LA JOLLA, Calif. -- Aneuploidy can cause cancer or, in some circumstances, can keep it from happening, according to researchers here.
LA JOLLA, Calif., Dec. 28 -- A century ago, a German biologist named Theodor Boveri suggested that one of the causes of cancer was aneuploidy.
The suggestion made sense, because many cancer cells have too many or two few chromosomes, but in all these years no one has been able to prove it, mainly because of the difficulty of inducing aneuploidy in experimental models.
Now researchers here say they've demonstrated that Boveri was on target. Aneuploidy does cause cancer, declared Don Cleveland, Ph.D., of the University of California at San Diego.
But surprisingly, Dr. Cleveland and colleagues found, the same condition can also prevent cancer in some circumstances. That finding may open up new therapeutic avenues, Dr. Cleveland and colleagues reported in the January issue of Cancer Cell.
The researchers reported a series of experiments in vitro and in experimental animals genetically engineered to have reduced levels of CENtromere-associated Protein-E (CENP-E).
That protein, Dr. Cleveland and colleagues said, is essential to the process of mitosis, but appears to have little other function in the cell.
The researchers first showed that cells from mouse fibroblasts, modified so they contained one normal and one disrupted CENP-E allele, tended to give rise to aneuploid daughter cells more often than wild-type cells.
For that reason, the researcher created a line of nude mice with only one functioning CENP-E allele and compared them, as they aged, to wild-type counterparts.
Cells from all the animals demonstrated increased aneuploidy as they aged, but those with reduced levels of CENP-E had more aneuploid cells at every time point, Dr. Cleveland and colleagues reported.
The link with cancer was demonstrated by observing CENP-E-deficient and wild-type mice between the ages of 19 and 21 months, and comparing the incidence of spontaneous tumors.
Lymphomas of the spleen were detected in 10% of the modified mice, but in none of the wild-type mice -- a difference that was statistically significant at P=0.0402. Also, the researchers saw a statistically significant threefold increase in lung tumors in the modified mice, compared with normal littermates (P=0.0492).
The observation "validates Boveri's initial hypothesis, the researchers said: "Aneuploidy can indeed promote tumorigenesis in the absence of other observable defects."
But, surprisingly, aneuploidy appeared to confer a protective effect against liver cancer. Among the wild-type mice, 14% had one or more liver tumors, while the modified mice had half that rate and none had more than one tumor.

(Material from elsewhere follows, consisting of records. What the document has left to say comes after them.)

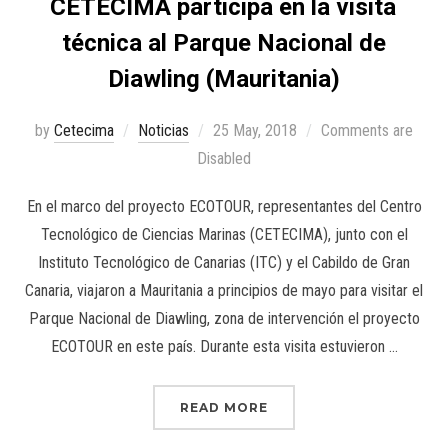
CETECIMA participa en la visita
técnica al Parque Nacional de
Diawling (Mauritania)
by
Cetecima
Noticias
25 May, 2018
Comments are
Disabled
En el marco del proyecto ECOTOUR, representantes del Centro
Tecnológico de Ciencias Marinas (CETECIMA), junto con el
Instituto Tecnológico de Canarias (ITC) y el Cabildo de Gran
Canaria, viajaron a Mauritania a principios de mayo para visitar el
Parque Nacional de Diawling, zona de intervención el proyecto
ECOTOUR en este país. Durante esta visita estuvieron …
READ MORE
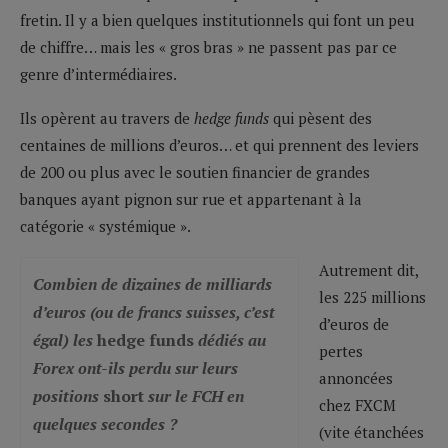
fretin. Il y a bien quelques institutionnels qui font un peu
de chiffre… mais les « gros bras » ne passent pas par ce
genre d’intermédiaires.
Ils opèrent au travers de
hedge funds
qui pèsent des
centaines de millions d’euros… et qui prennent des leviers
de 200 ou plus avec le soutien financier de grandes
banques ayant pignon sur rue et appartenant à la
catégorie « systémique ».
Autrement dit,
Combien de dizaines de milliards
les 225 millions
d’euros (ou de francs suisses, c’est
d’euros de
égal) les
hedge funds
dédiés au
pertes
Forex ont-ils perdu sur leurs
annoncées
positions
short
sur le FCH en
chez FXCM
quelques secondes ?
(vite étanchées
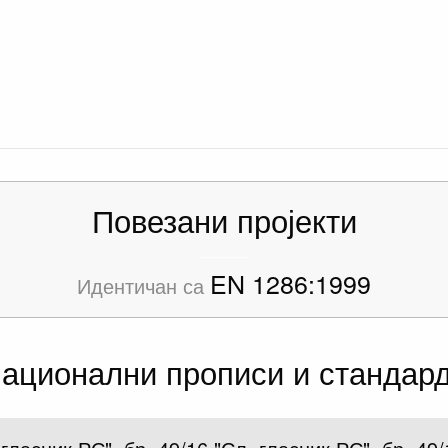
Повезани пројекти
EN 1286:1999
Идентичан са
ационални прописи и стандар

The difference in numbers did not reach statistical significance, but the tumors in the wild-type mice were also larger on average - a difference that was significant at P=0.0037.
In these wild-type mice, about one in five cells becomes aneuploid at every cell division, the researchers said, and increasing the rate of aneuploidy in the modified mice appeared to protect against tumors.

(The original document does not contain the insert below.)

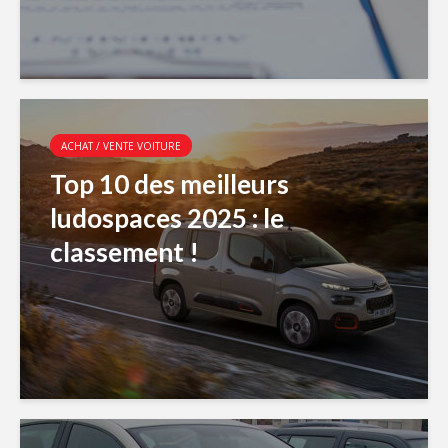
ACHAT / VENTE VOITURE
Top 10 des meilleurs
ludospaces 2025 : le
classement !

Dr. Cleveland and colleagues then asked what would happen if they tried to induce tumors using the carcinogen DMBA (7,12-dimethylbenz[a]anthracene). Thirty-eight animals were given a single dose of DMBA and examined at eight months for tumors.
The researchers found that 40% of the wild-type animals had a single lung tumor and an additional mouse that did not develop a lung tumor contained one ovarian and two mammary tumors.
In contrast, lung tumors were seen in 31% of the modified mice and tumors tended to be smaller. No tumors were seen in any other organs, the researchers said.
In a final surprise, the researchers found that mice with reduced levels of CENP-E as well as a complete lack of the tumor suppressor gene p19/ARF did better than mice that were also missing p19/ARF but had normal CENP-E.
The elevated aneuploidy increased tumor-free survival by 93 days, which was highly statistically significant at P=0.0079.
"When we created mice missing a tumor suppressor gene that also had a high rate of aneuploidy, tumor development was actually sharply delayed," Dr. Cleveland said.
One possible explanation suggested by the authors is a "mutational meltdown." Thus, "high levels of chromosomal instability can prevent clonal expansion," they wrote, "since cells that have acquired a rare transformative karyotype through multiple chromosome missegregations are likely to lose that karyotype in the next round of cell division."
One implication of the finding may be that deliberately creating aneuploidy in tumors might have a therapeutic effect, he added.